▶ THE TASK
In the records below, find the line holding "مرور دچار پارگی" and the line holding "نموده و از آن". Set down both, with every line between them, exactly.

(Transcribed page contents)
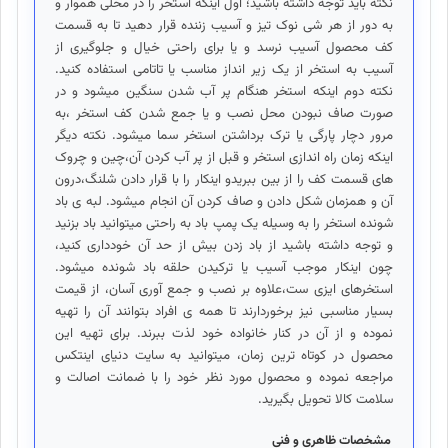
نکته باید توجه داشته باشید؛ اول اینکه استخر را در محلی هموار و
به دور از هر شی نوک تیز و آسیب زننده قرار دهید تا به قسمت
کف محصول آسیب نرسد و یا برای راحتی خیال و جلوگیری از
آسیب به استخر از یک زیر انداز مناسب یا تاتامی استفاده کنید.
نکته دوم اینکه استخر هنگام پر آب شدن سنگین میشود و در
صورت صاف نبودن محل نصب و یا جمع شدن کف استخر ،به
مرور دچار پارگی یا ترک برداشتن استخر سما میشود. نکته دیگر
اینکه زمان راه اندازی استخر و قبل از پر آب کردن آن،چین و چروک
های قسمت کف را از بین ببریدو اینکار را با قرار دادن شلنگ،درون
آن و همزمان شکل دادن و صاف کردن آن انجام میشود. لبه ی باد
شونده استخر را به وسیله یک پمپ باد به راحتی میتوانید باد بزنید
و توجه داشته باشید از باد زدن بیش از حد آن خودداری کنید،
چون اینکار موجب آسیب یا ترکیدن حلقه باد شونده میشود.
استخرهای ایزی ست،علاوه بر نصب و جمع آوری آسان، از قیمت
بسیار مناسبی نیز برخوردارند تا همه ی افراد بتوانند آن را تهیه
نموده و از آن در کنار خانواده خود لذت ببرند. برای تهیه این
محصول در کوتاه ترین زمان، میتوانید به سایت دنیای اینتکس
مراجعه نموده و محصول مورد نظر خود را با ضمانت اصالت و
سلامت کالا تحویل بگیرید.
مشخصات ظاهری و فنی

▶ SOLUTION
مرور دچار پارگی یا ترک برداشتن استخر سما میشود. نکته دیگر
اینکه زمان راه اندازی استخر و قبل از پر آب کردن آن،چین و چروک
های قسمت کف را از بین ببریدو اینکار را با قرار دادن شلنگ،درون
آن و همزمان شکل دادن و صاف کردن آن انجام میشود. لبه ی باد
شونده استخر را به وسیله یک پمپ باد به راحتی میتوانید باد بزنید
و توجه داشته باشید از باد زدن بیش از حد آن خودداری کنید،
چون اینکار موجب آسیب یا ترکیدن حلقه باد شونده میشود.
استخرهای ایزی ست،علاوه بر نصب و جمع آوری آسان، از قیمت
بسیار مناسبی نیز برخوردارند تا همه ی افراد بتوانند آن را تهیه
نموده و از آن در کنار خانواده خود لذت ببرند. برای تهیه این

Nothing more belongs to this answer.